◆ **PROBLEM STATEMENT**
From the entries underneath, give the number of lines holding the word "benötigen", without any other words.

[Dataset excerpts]

--------------------------------

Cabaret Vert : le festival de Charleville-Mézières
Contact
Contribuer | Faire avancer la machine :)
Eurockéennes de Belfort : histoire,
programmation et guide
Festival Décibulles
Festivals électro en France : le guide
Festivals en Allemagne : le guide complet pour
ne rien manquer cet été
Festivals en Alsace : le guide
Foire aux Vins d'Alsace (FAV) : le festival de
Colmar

--------------------------------

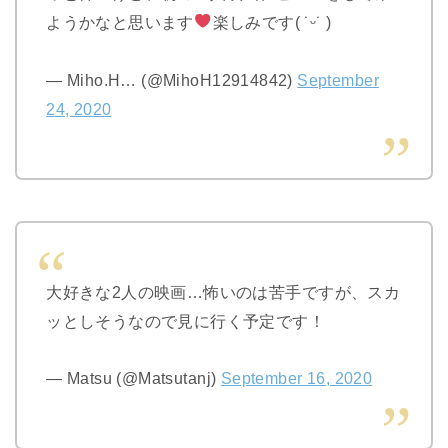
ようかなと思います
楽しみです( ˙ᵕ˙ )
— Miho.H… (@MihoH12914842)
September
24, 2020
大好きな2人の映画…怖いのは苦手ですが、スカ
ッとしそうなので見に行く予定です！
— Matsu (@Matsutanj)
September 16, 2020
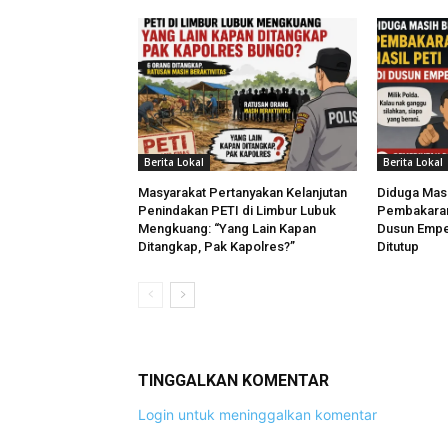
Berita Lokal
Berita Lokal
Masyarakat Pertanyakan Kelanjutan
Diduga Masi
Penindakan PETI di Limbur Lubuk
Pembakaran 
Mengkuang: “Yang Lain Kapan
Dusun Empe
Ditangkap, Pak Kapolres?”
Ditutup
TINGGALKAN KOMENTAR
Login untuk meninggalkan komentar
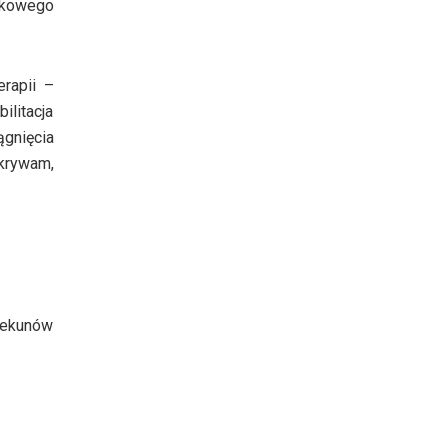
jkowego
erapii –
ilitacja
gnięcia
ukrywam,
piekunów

--------------------------------

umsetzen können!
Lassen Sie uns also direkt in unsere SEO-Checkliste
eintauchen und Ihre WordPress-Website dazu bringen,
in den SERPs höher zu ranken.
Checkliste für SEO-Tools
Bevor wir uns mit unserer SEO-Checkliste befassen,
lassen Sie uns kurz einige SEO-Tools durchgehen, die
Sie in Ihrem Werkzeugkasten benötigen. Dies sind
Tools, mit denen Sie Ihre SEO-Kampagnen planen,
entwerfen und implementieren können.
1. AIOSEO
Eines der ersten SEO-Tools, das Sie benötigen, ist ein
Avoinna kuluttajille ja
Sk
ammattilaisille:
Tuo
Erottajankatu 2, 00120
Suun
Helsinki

--------------------------------

◆ **SOLUTION TO THE PROBLEM**
2